As enterprises across Asia-Pacific accelerate AI adoption, the conversation is moving beyond experimentation to structural transformation. While software-as-a-service (SaaS) has defined enterprise IT consumption for more than a decade, industry leaders now argue that a new paradigm is taking shape, one centred on intelligence, autonomy and real-time decision-making.
In conversation with iTNews Asia, Kenneth Lai, Vice President, ASEAN at Cloudflare, shared insights on how AI-as-a-Service is emerging not merely as an extension of SaaS, but as a fundamentally new operating model for enterprises.
“AI-as-a-Service is one of several operating models that will coexist within organisations as they adopt AI in different ways,” Lai said.
“We have seen it streamline operations, take on administrative workloads, and automate routine processes, freeing up teams to focus on higher-value work. This represents another industry shift in how organisations are going to consume software moving forward,” he added.
From applications to outcomes
According to Lai, traditional SaaS models are likely to decline in dominance as AI agents increasingly become the primary interface for enterprise workflows.
“Traditional SaaS models only make sense in scenarios where humans remain the primary operators of software,” he said. As organisations expect AI to execute tasks, make decisions and operate in real time on their behalf, spending shifts from paying for application access to paying for “intelligence, outcomes and insights.”
This evolution, he noted, is driven by the convergence of changing user expectations, economics and infrastructure capabilities that now support autonomous operations at scale.
Network becomes mission-critical infrastructure
As AI agents embed deeper into workflows, the underlying Internet architecture takes on greater strategic importance.
“With this shift, the robustness of the Internet's underlying architecture matters more than ever. Building a better Internet now means embedding compute, security, and trust directly into the network so AI can operate safely and efficiently everywhere,” Lai said.

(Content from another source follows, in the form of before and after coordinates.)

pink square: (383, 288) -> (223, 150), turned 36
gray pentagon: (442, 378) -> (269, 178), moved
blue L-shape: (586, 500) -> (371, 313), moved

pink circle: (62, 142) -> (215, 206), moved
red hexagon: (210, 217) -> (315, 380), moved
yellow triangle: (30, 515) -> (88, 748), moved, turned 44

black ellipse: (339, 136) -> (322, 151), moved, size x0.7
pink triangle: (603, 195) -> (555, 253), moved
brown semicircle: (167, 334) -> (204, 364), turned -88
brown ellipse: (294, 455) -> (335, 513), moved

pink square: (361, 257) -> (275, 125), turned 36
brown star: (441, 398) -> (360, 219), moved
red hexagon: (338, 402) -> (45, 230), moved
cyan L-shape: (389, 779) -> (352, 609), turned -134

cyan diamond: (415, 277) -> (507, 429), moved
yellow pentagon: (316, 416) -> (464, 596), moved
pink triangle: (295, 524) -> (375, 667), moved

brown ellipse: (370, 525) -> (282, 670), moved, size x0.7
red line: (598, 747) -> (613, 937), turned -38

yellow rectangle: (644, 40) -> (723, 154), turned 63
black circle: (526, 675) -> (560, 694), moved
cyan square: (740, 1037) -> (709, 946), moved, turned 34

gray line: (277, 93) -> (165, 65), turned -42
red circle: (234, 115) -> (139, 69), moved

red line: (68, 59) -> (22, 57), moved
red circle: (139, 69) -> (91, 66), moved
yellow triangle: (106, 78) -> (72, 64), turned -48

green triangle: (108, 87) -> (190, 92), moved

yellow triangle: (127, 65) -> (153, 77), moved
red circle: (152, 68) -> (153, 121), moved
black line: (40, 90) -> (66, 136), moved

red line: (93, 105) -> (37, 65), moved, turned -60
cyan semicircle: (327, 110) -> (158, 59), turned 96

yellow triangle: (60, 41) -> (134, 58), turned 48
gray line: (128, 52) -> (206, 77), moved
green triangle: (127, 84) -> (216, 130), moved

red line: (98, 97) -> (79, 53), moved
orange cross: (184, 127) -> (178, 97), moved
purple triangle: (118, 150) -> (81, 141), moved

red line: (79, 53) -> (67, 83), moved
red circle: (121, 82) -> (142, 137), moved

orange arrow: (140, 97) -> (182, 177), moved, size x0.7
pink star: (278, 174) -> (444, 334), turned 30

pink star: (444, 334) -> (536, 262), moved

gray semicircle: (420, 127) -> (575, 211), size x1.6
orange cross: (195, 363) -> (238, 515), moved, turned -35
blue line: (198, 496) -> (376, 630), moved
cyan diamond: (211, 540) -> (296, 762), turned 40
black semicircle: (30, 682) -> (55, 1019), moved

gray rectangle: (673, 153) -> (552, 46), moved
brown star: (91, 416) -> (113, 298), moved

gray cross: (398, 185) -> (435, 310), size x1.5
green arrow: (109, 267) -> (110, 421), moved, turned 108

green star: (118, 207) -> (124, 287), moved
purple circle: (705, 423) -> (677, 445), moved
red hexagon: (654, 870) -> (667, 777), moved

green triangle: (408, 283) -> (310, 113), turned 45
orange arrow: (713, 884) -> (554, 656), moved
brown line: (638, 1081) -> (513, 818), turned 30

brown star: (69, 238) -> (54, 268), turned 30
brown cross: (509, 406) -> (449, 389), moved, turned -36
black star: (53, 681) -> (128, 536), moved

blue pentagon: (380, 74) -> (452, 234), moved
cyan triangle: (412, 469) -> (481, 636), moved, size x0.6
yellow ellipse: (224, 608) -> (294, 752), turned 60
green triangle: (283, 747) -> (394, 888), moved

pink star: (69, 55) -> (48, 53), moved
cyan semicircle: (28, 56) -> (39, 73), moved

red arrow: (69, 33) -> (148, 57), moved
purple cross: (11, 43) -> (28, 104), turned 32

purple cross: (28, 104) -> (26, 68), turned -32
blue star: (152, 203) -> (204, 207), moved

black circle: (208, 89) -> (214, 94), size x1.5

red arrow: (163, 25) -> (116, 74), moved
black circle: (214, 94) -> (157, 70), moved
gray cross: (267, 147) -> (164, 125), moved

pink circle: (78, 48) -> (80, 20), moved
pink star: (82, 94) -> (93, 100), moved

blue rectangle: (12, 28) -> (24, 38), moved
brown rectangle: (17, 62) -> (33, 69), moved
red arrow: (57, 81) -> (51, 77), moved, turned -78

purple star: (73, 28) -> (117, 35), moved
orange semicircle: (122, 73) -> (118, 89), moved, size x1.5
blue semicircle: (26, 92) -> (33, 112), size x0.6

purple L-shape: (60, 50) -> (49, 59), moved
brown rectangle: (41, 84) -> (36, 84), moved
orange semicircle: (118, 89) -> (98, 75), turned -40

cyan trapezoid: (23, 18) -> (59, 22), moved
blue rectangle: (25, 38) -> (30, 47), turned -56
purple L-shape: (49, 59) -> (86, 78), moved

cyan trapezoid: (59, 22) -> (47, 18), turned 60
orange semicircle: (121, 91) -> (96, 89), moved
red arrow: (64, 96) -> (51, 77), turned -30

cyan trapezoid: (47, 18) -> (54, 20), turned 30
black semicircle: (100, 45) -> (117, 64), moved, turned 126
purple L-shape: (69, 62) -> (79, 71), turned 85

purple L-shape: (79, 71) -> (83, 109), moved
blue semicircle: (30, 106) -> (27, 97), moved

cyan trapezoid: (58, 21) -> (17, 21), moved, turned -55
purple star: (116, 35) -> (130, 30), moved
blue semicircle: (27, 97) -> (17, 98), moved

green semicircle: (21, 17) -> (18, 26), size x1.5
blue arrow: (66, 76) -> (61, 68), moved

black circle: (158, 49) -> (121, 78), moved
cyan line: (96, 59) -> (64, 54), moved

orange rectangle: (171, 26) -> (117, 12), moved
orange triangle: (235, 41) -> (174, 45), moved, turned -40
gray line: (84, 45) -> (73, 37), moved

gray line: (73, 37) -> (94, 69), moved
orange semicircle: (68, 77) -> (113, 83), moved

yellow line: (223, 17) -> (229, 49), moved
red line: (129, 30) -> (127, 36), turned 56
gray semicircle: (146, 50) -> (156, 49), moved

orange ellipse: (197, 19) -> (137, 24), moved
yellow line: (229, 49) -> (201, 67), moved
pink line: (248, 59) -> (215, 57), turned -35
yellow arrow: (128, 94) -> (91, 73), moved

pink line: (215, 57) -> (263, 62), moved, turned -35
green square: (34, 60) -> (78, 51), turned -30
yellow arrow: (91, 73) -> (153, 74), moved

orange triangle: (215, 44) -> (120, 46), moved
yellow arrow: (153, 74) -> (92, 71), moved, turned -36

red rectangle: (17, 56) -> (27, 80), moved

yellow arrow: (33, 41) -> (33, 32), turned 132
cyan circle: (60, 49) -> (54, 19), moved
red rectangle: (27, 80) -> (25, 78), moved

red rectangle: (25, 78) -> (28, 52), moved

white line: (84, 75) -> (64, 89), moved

AI workloads demand real-time responsiveness and consistent policy enforcement across clouds and geographies. Lai pointed to trust and latency as two bottlenecks enterprises often underestimate.

AI applications are only as effective as their responsiveness. High latency quickly erodes the value of real time inference, agents and decision making.
- Kenneth Lai, Vice President, ASEAN at Cloudflare
He cautioned that organisations must safeguard data privacy as information moves between regions, clouds and models, placing new pressure on globally distributed networks to reduce latency while maintaining consistent security controls.
A larger cybersecurity shift than SaaS
The transition to AI-as-a-Service also introduces new cybersecurity challenges. Instead of securing a fixed set of applications and endpoints, enterprises must now protect autonomous agents operating at machine speed.
“Security must be embedded directly into the architecture, enabling systems to evaluate intent, adapt to changing behaviours and respond at machine speed rather than relying on static rules or manual intervention,” Lai said.
He added that as organisations adopt third-party and open AI models, governance gaps may introduce systemic risks. Enterprises should implement guardrails including access controls, clear data boundaries and auditability even from day one.
Security, in this new paradigm, must become “invisible” and integrated into the network fabric itself, particularly as verifying every device or AI driven system individually becomes impractical
Will AI agents replace SaaS licensing?
As AI agents demonstrate value, Lai expects enterprises to expand their deployment and align budgets accordingly. Over time, he anticipates cloud spending could shift toward AI agent orchestration, inference and network-delivered intelligence rather than traditional SaaS licensing.
Vendor selection, however, will depend on context, he added. In regulated industries such as healthcare, finance and critical infrastructure, trust, accuracy and auditability will dominate decision making. In consumer-facing or internal productivity use cases, latency and cost may outweigh perfect accuracy.
Long term, enterprises are unlikely to choose on a single dimension. Instead, the balance between trust, responsiveness, cost efficiency and ecosystem openness will shape procurement strategies.
Productivity gains or complexity shift
While AI-as-a-Service is gaining momentum, Lai described the industry as still being in an exploratory phase.
“We’re only at the beginning of AI-as-a-Service. Over the next five years, the focus will rapidly shift from initial experimentation to a phase of rigorous trial and integration, with the objective of translating these early efforts into scalable, real-world impact across every enterprise workflow,” Lai said.
Whether AI-as-a-Service ultimately delivers productivity gains beyond what SaaS achieved will depend on how effectively enterprises embed intelligence, security and network resilience into their core architecture, he added.